ANA、9月から国内線593便欠航 羽田は対象外、787エンジン問題余波

8/9(木) 14:40配信

Aviation Wire

 全日本空輸(ANA/NH)は8月9日、ボーイング787型機が使用するエンジンの整備作業の影響により、9月1日から10月27日までの57日間で、国内線を593便欠航すると発表した。約1万5300人に影響が出る見通し。

◆羽田路線欠航なし

 欠航の対象となるのは、中部発着の福岡と那覇の各線と、福岡-宮崎、那覇-石垣、関西-札幌の計5路線。このうち、期間中の欠航が最も多いのが中部-福岡線の224便で、福岡-宮崎線の114便、関西-札幌線の113便と続く。9月からの欠航対象には、羽田発着の旅客便は含まれていない。

 1日あたりの欠航便数では12便が最も多く、9月3日から5日までなど計23日間で設定。最も少ないのは、10月18日の6便となる。

 今回の欠航対象となる路線は、737など787以外の機材で運航している。これらの機材を787で運航する国内線に代替投入することで、欠航が発生する。

  9月1日から10月27日までは、提携するオリエンタルエアブリッジ(ORC、NGK)が臨時便を運航し、ANAの欠航分を補う。

 機材繰りなどにより、貨物便も欠航する。787で運航する羽田-佐賀線と、777で運航する羽田-札幌線の2路線で、9月1日から10月27日のうち、9月18日と25日、10月9日を除く火曜と水曜、木曜、金曜、土曜の38日間で、76往復152便が欠航となる。

◆国内・国際で累計1802便欠航

 ANAは787のエンジン整備の影響により、7月6日から国内線の一部を欠航。今回の発表分を含め、国内線は累計で1590便が欠航し、約17万4300人に影響が出る見通し。

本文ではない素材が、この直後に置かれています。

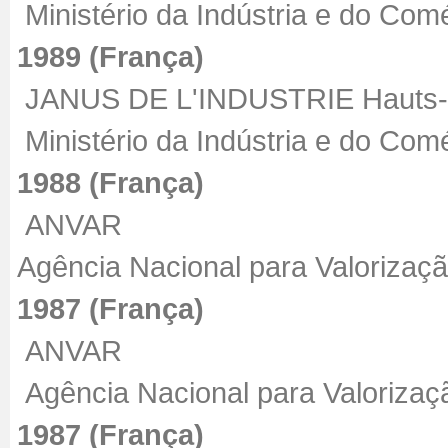
Ministério da Indústria e do Com
1989 (França)
JANUS DE L'INDUSTRIE Hauts-
Ministério da Indústria e do Com
1988 (França)
ANVAR
Agência Nacional para Valoriza
1987 (França)
ANVAR
Agência Nacional para Valorizaç
1987 (França)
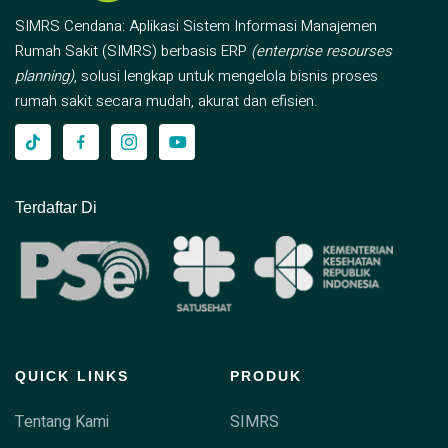
SIMRS Cendana: Aplikasi Sistem Informasi Manajemen
Rumah Sakit (SIMRS) berbasis ERP
(enterprise resourses
planning)
, solusi lengkap untuk mengelola bisnis proses
rumah sakit secara mudah, akurat dan efisien.
Terdaftar Di
QUICK LINKS
PRODUK
Tentang Kami
SIMRS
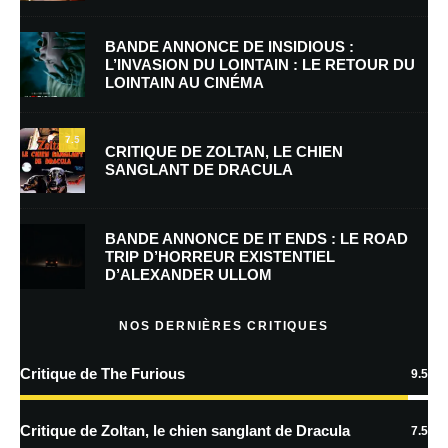
Nom
*
BANDE ANNONCE DE INSIDIOUS :
L’INVASION DU LOINTAIN : LE RETOUR DU
LOINTAIN AU CINÉMA
E-mail
*
Site web
7.5
CRITIQUE DE ZOLTAN, LE CHIEN
SANGLANT DE DRACULA
Enregistrer mon nom, mon e-mail et mon site dans le navigateur pour
mon prochain commentaire.
BANDE ANNONCE DE IT ENDS : LE ROAD
Prévenez-moi de tous les nouveaux commentaires par e-mail.
TRIP D’HORREUR EXISTENTIEL
D’ALEXANDER ULLOM
Prévenez-moi de tous les nouveaux articles par e-mail.
NOS DERNIÈRES CRITIQUES
Critique de The Furious
9.5
En savoir
plus sur la façon dont les données de vos commentaires sont
Critique de Zoltan, le chien sanglant de Dracula
7.5
traitées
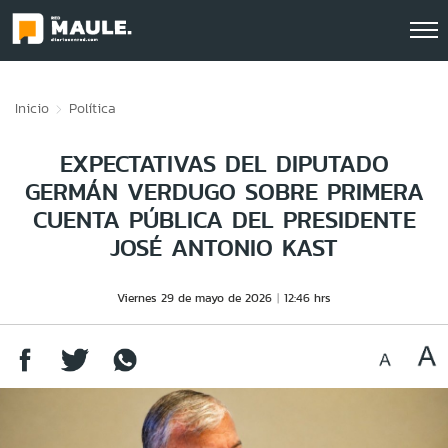
Click acá para ir directamente al contenido
Inicio
Política
EXPECTATIVAS DEL DIPUTADO
GERMÁN VERDUGO SOBRE PRIMERA
CUENTA PÚBLICA DEL PRESIDENTE
JOSÉ ANTONIO KAST
Viernes 29 de mayo de 2026
12:46 hrs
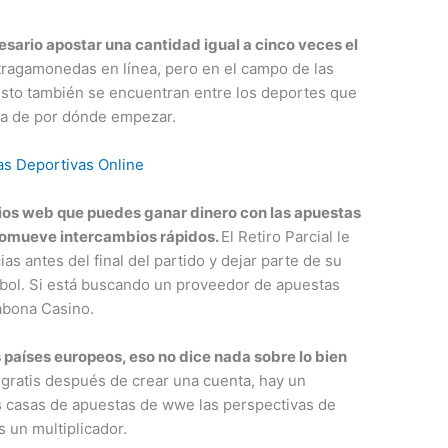
sario apostar una cantidad igual a cinco veces el
tragamonedas en línea, pero en el campo de las
cesto también se encuentran entre los deportes que
ea de por dónde empezar.
s Deportivas Online
ios web que puedes ganar dinero con las apuestas
promueve intercambios rápidos.
El Retiro Parcial le
s antes del final del partido y dejar parte de su
bol. Si está buscando un proveedor de apuestas
abona Casino.
s países europeos, eso no dice nada sobre lo bien
gratis después de crear una cuenta, hay un
s casas de apuestas de wwe las perspectivas de
 un multiplicador.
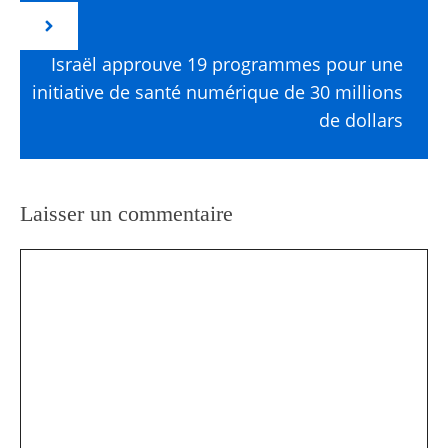
Israël approuve 19 programmes pour une
initiative de santé numérique de 30 millions
de dollars
Laisser un commentaire
Commentaire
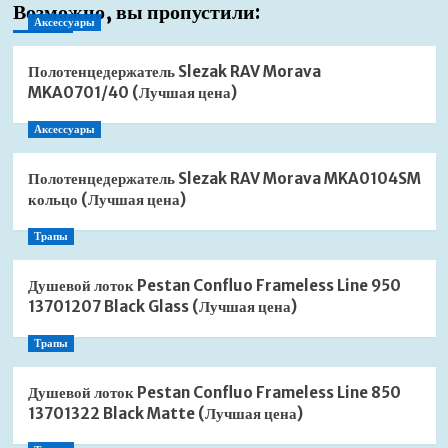
Возможно, вы пропустили:
Аксессуары
Полотенцедержатель Slezak RAV Morava
MKA0701/40 (Лучшая цена)
Аксессуары
Полотенцедержатель Slezak RAV Morava MKA0104SM
кольцо (Лучшая цена)
Трапы
Душевой лоток Pestan Confluo Frameless Line 950
13701207 Black Glass (Лучшая цена)
Трапы
Душевой лоток Pestan Confluo Frameless Line 850
13701322 Black Matte (Лучшая цена)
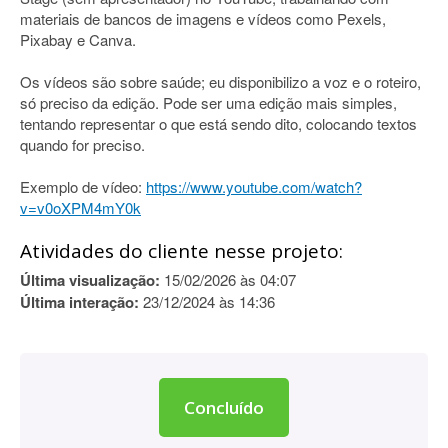
materiais de bancos de imagens e vídeos como Pexels,
Pixabay e Canva.
Os vídeos são sobre saúde; eu disponibilizo a voz e o roteiro,
só preciso da edição. Pode ser uma edição mais simples,
tentando representar o que está sendo dito, colocando textos
quando for preciso.
Exemplo de vídeo:
https://www.youtube.com/watch?
v=v0oXPM4mY0k
Atividades do cliente nesse projeto:
Última visualização:
15/02/2026 às 04:07
Última interação:
23/12/2024 às 14:36
Concluído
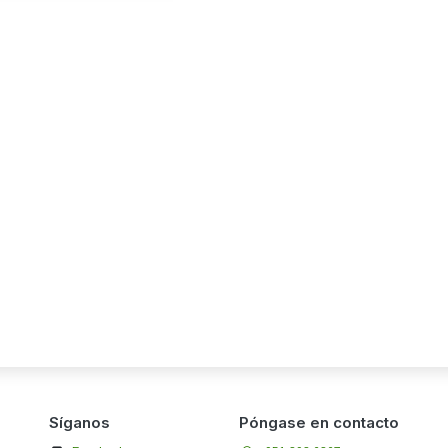
Síganos
Póngase en contacto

 9月からは、一部国際線も欠航する。成田-ロサンゼルスと香港線、中部-香港線の3路線が対象で、57日間で212便を欠航し、約1万6500人に影響が出る見込み。国内線と国際線を合わせると、欠航便は1802便となり、約19万800人に影響が出る見通し。

 8月までの欠航便数は、1日あたり17.5便で、2800人程度に影響が出ている。9月以降は国内線・国際線合わせて、1日あたり14.1便程度が欠航となるものの、影響人数は560人程度となる見込み。

 10月28日から始まる冬ダイヤでは、国際線同様、運航スケジュールを見直すことで欠航便の発生を抑える。